As Jon Lax, cofounder of the digital agency Teehan+Lax told me: “Think about how many apps you download. You use them for two or three times and believe that they are really beautiful and well-designed. Next, you never use them again.”

First Define The Scope

Utility value answers the question: What does your product offer? Defining your utility value is not usually straightforward. Lax points me to the "Jobs to be Done" framework by Harvard Business School’s Clay Christensen.
Christensen focuses on the principle that we “hire” certain products and services to solve our problems. That’s a great perspective to define the utility value of a digital product: Look for the same qualities in that product that you’d look for in a human being doing the same job.
“Very often clients come in saying they know their problem and they know their solution,” says Lax. This is rarely the case, however. As you work on the problem you’re attempting to solve, often your perspective changes. You learn to understand what the problem encompasses, including related or ancillary problems. This is called the “scope” of the problem, and it’s often larger than you think.
Clarifying the scope of the problem is a matter of questioning clients and the audience that experiences the problem. By having a lengthy conversation about why it is experienced as a problem you learn that a user has certain needs you need to fulfill. Successful digital products dive deeper into the problem and discover needs which aren’t necessarily obvious when you first encounter what frustrates people.

Next, Put "Jobs to be Done" Into Practice

Lax says once you’ve defined the scope of the problem, you can move onto core functionality. This involves reducing the purpose of the app to just one or two “main tasks.”
“First we try to understand what job this product will be doing and what the core features are. That’s your minimum viable product,” he says.
Rather than be restrictive during the MVP process, be expansive--then whittle down your ideas to the absolute necessities.
“What are the 500 features that we potentially see a product [having]?” says Lax. “Of course, that’s unreasonable as you could be working on a product for five years. What are the 10-15 that are the most important and solve the problem?”
This doesn’t necessarily mean limiting the ambition of your app. “There are products which I wouldn’t call simple but they do what they do very well. Look at Google Analytics,” says Lax.
And forget about being a knee-jerk minimalist, too. “There’s too much emphasis on that something which is gorgeous and simple will win. That’s not true. That’s not winning at all. I believe that you win when you create something that is valuable enough for a large enough market that uses your product on a regular basis and gives you the opportunity to build a business around it. Everything else is just noise,” says Lax.

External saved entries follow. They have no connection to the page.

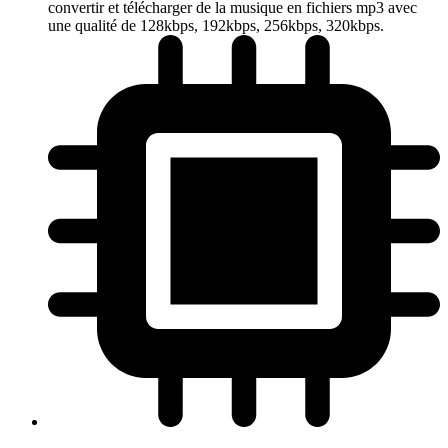
convertir et télécharger de la musique en fichiers mp3 avec
une qualité de 128kbps, 192kbps, 256kbps, 320kbps.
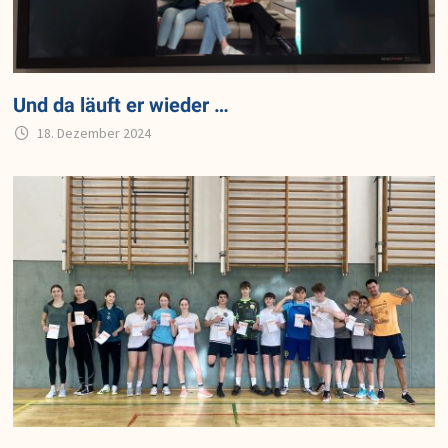
Und da läuft er wieder …
18. Dezember 2024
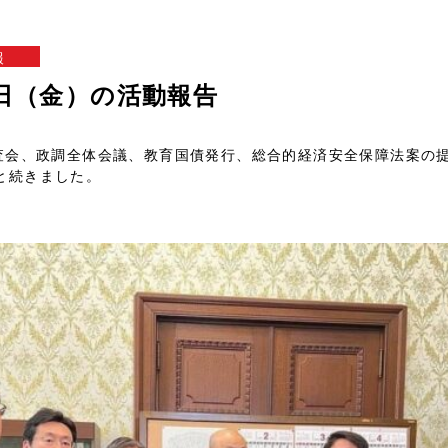
報
7日（金）の活動報告
調査会、政調全体会議、教育国債発行、総合的経済安全保障法案の
と続きました。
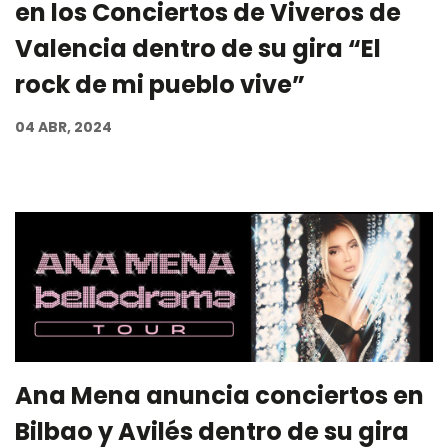
en los Conciertos de Viveros de
Valencia dentro de su gira “El
rock de mi pueblo vive”
04 ABR, 2024
Ana Mena anuncia conciertos en
Bilbao y Avilés dentro de su gira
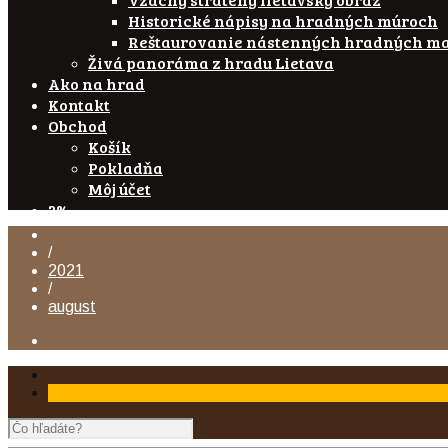
Historické nápisy na hradných múroch
Reštaurovanie nástenných hradných ma
Živá panoráma z hradu Lietava
Ako na hrad
Kontakt
Obchod
Košík
Pokladňa
Môj účet
2%
/
2021
/
august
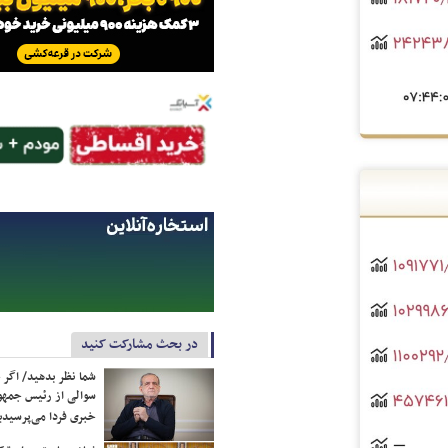
در بحث مشارکت کنید
شما نظر بدهید/ اگر خ
سوالی از رئیس جمه
خبری فردا می‌پرسیدی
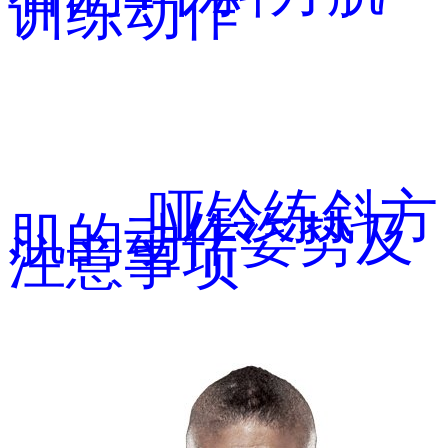
训练动作
哑铃练斜方
肌的动作姿势及
注意事项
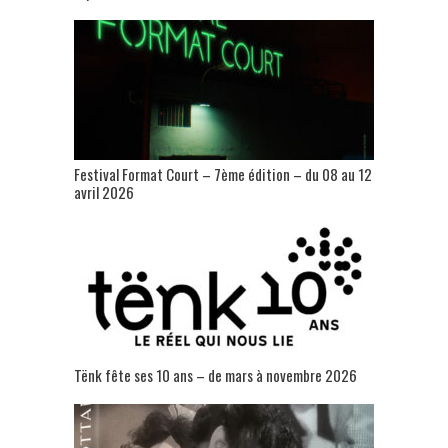
Festival Format Court – 7ème édition – du 08 au 12
avril 2026
Tënk fête ses 10 ans – de mars à novembre 2026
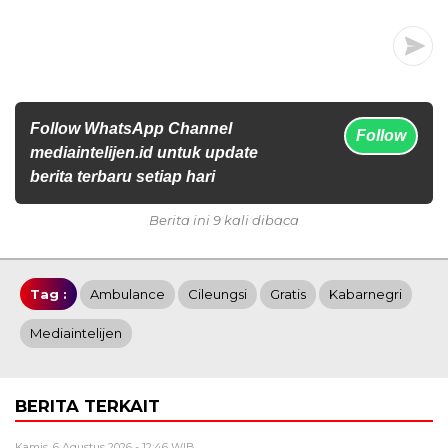
Follow WhatsApp Channel
Follow
mediaintelijen.id untuk update
berita terbaru setiap hari
Berita ini 9 kali dibaca
Tag :
Ambulance
Cileungsi
Gratis
Kabarnegri
Mediaintelijen
BERITA TERKAIT
Kamis, 6 Agustus 2026 - 12:46 WIB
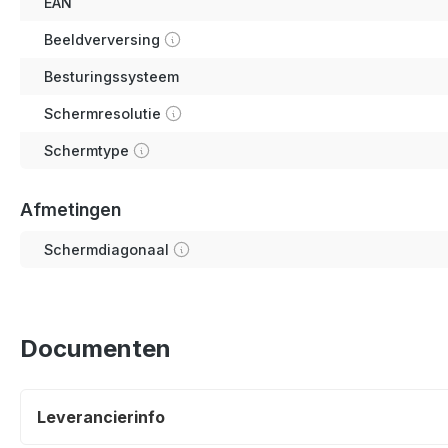
EAN
Beeldverversing
Besturingssysteem
Schermresolutie
Schermtype
Afmetingen
Schermdiagonaal
Documenten
Leverancierinfo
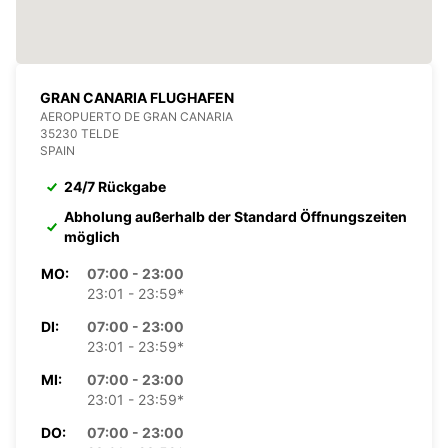
GRAN CANARIA FLUGHAFEN
AEROPUERTO DE GRAN CANARIA
35230 TELDE
SPAIN
24/7 Rückgabe
Abholung außerhalb der Standard Öffnungszeiten
möglich
MO:
07:00 - 23:00
23:01 - 23:59*
DI:
07:00 - 23:00
23:01 - 23:59*
MI:
07:00 - 23:00
23:01 - 23:59*
DO:
07:00 - 23:00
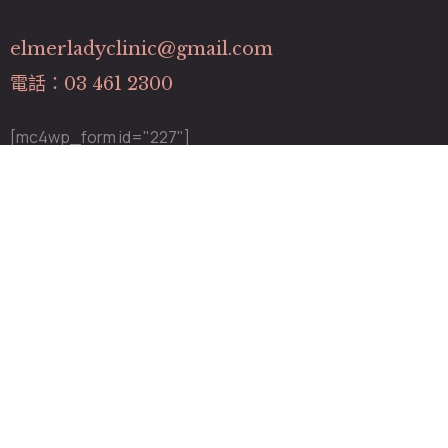
elmerladyclinic@gmail.com
電話：03 461 2300
[mc4wp_form id="227"]
關於我們
關於我們
專業團隊
最新消息
服務項目
營業時間
週二～五：12:00~20:00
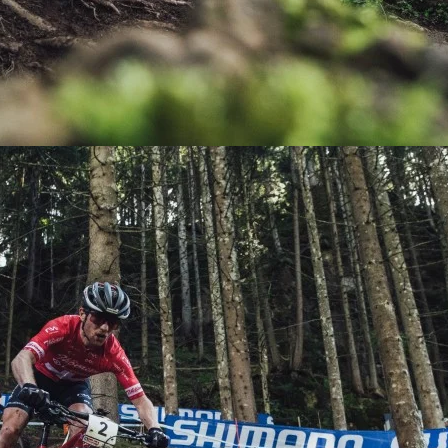
KIT DE TRANSMISIÓN
TORNILLOS
LÍQUIDO DE FRENO
VELOCIMETROS
LIQUIDO SELLANTES
LLANTAS
LUBRICANTE DE CADENA
MANILLAR / TIMÓN
MASAS
OTROS
PASTILLAS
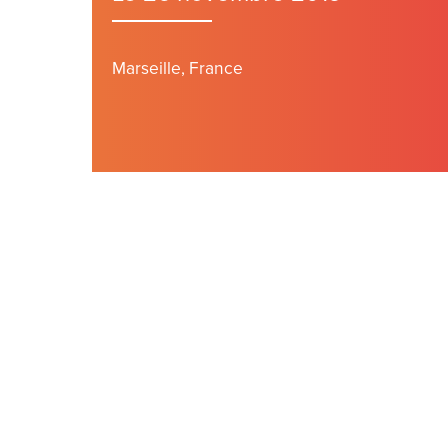
Marseille, France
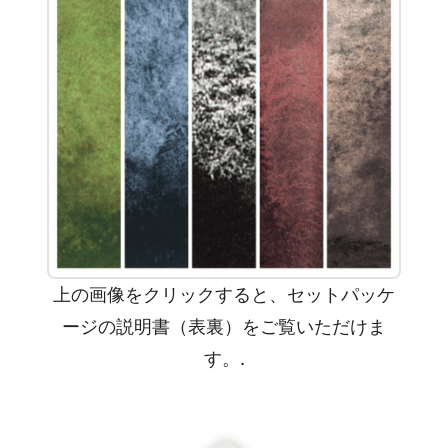
上の画像をクリックすると、セットパッケ
ージの説明書（表裏）をご覧いただけま
す。.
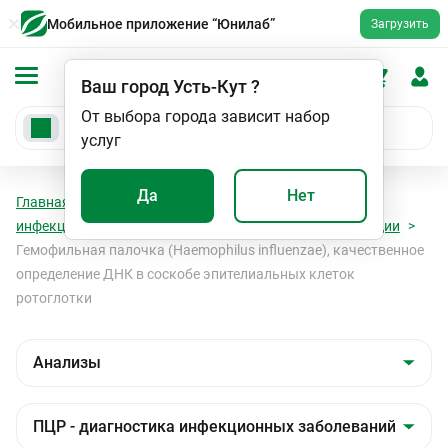
Мобильное приложение “Юнилаб”
Загрузить
Ваш город
Усть-Кут
?
От выбора города зависит набор
услуг
Да
Нет
Главная
Анализы
Анализы
ПЦР - диагностика
инфекционных заболеваний
Бактериальные инфекции
Гемофильная палочка (Haemophilus influenzae), качественное
определение ДНК в соскобе эпителиальных клеток
ротоглотки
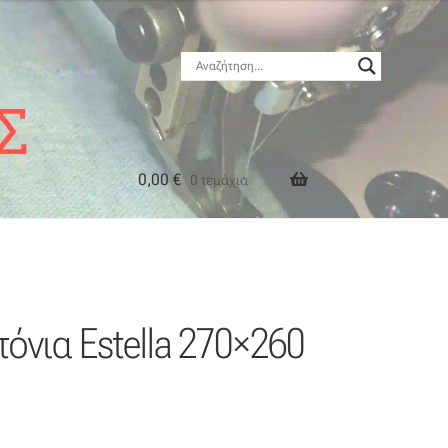
0,00
€
0 τεμάχια
Λογαριασμός
ντόνια Estella 270×260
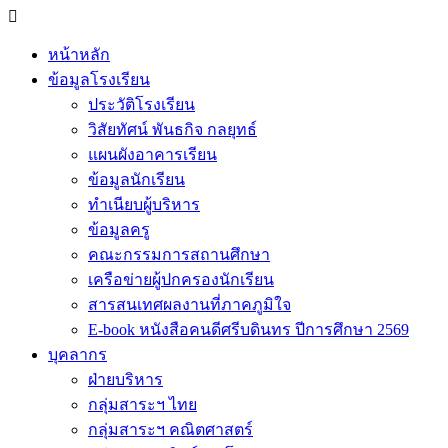
หน้าหลัก
ข้อมูลโรงเรียน
ประวัติโรงเรียน
วิสัยทัศน์ พันธกิจ กลยุทธ์
แผนผังอาคารเรียน
ข้อมูลนักเรียน
ทำเนียบผู้บริหาร
ข้อมูลครู
คณะกรรมการสถานศึกษา
เครือข่ายผู้ปกครองนักเรียน
สารสนเทศผลงานที่ภาคภูมิใจ
E-book หนังสือคนดีศรีบดินทร ปีการศึกษา 2569
บุคลากร
ฝ่ายบริหาร
กลุ่มสาระฯ ไทย
กลุ่มสาระฯ คณิตศาสตร์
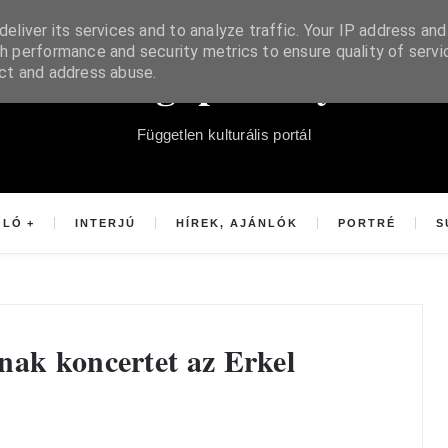
eliver its services and to analyze traffic. Your IP address and
h performance and security metrics to ensure quality of servi
Súgópéldány
ect and address abuse.
Független kulturális portál
OLÓ
INTERJÚ
HÍREK, AJÁNLÓK
PORTRÉ
S
nak koncertet az Erkel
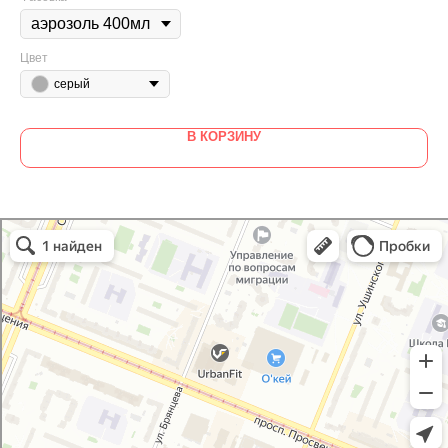
Цвет
серый
В КОРЗИНУ
GoodVIN
Автоэмали, автомобильные краски в Санкт‑Петербурге
Лакокрасочные материалы в Санкт‑Петербурге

Then Shift Focus To Usability

Besides defining the utility value, usability also comes into play when creating digital products. Utility is what you offer, usability is how you offer it. In usability, there are three major principles to make sure your value offering is optimal.
  1. Frequency: Prioritize what appears in your interfaces. Think about what users need frequently, then make those tasks easily accessible and blatantly visible on the page.
  2. Sequence: Your UI needs a sensible order of actions. For example, you enter your credit card information at the end of an e-commerce flow, not when you initially land on the website.
  3. Importance: What tasks or controls in the interface offer the most value? Design the UI around those tasks.
This is like socializing your app, says Lax. “Essentially, raise the product like a child.”

Applying This Process To Extant Products

All of this makes a lot of sense for new products as you have the advantage of a clean slate, which has its pros and cons. What about old products or projects?
“Legacy is harder to deal with--you have to take more things into consideration. You have a lot more data to operate on, but that data might become limiting because you have all that legacy you need to continue to support,” says Lax.
An example could be trying to make a product more accessible for a larger market. “Which users are we helping at the cost of other ones? There will be training wheels in the product. It’s like switching from Final Cut Pro to iMovie. You can’t make something work for everyone.”
As you work on existing products, there’s always an ongoing struggle. “You don’t want to alienate the core audience. It requires discipline and bravery to take that risk.” It’s always a matter of making intelligent compromises to improve a product.
In conclusion, utility value is a useful starting point to get yourself on the right track. It’s not necessarily about having a good idea, but rather about solving the right problem.
“I look at a lot of work in the digital channel as being work which has the purpose of creating demand. Their job is trying to engage you long enough to sell something,” says Lax.
“On the other hand, there are products you hire to do something for you. It’s the utilitarian value. Our tolerance for products simply selling something will become less and less. We want to give our attention only to products which will be solving problems in our lives,” he says.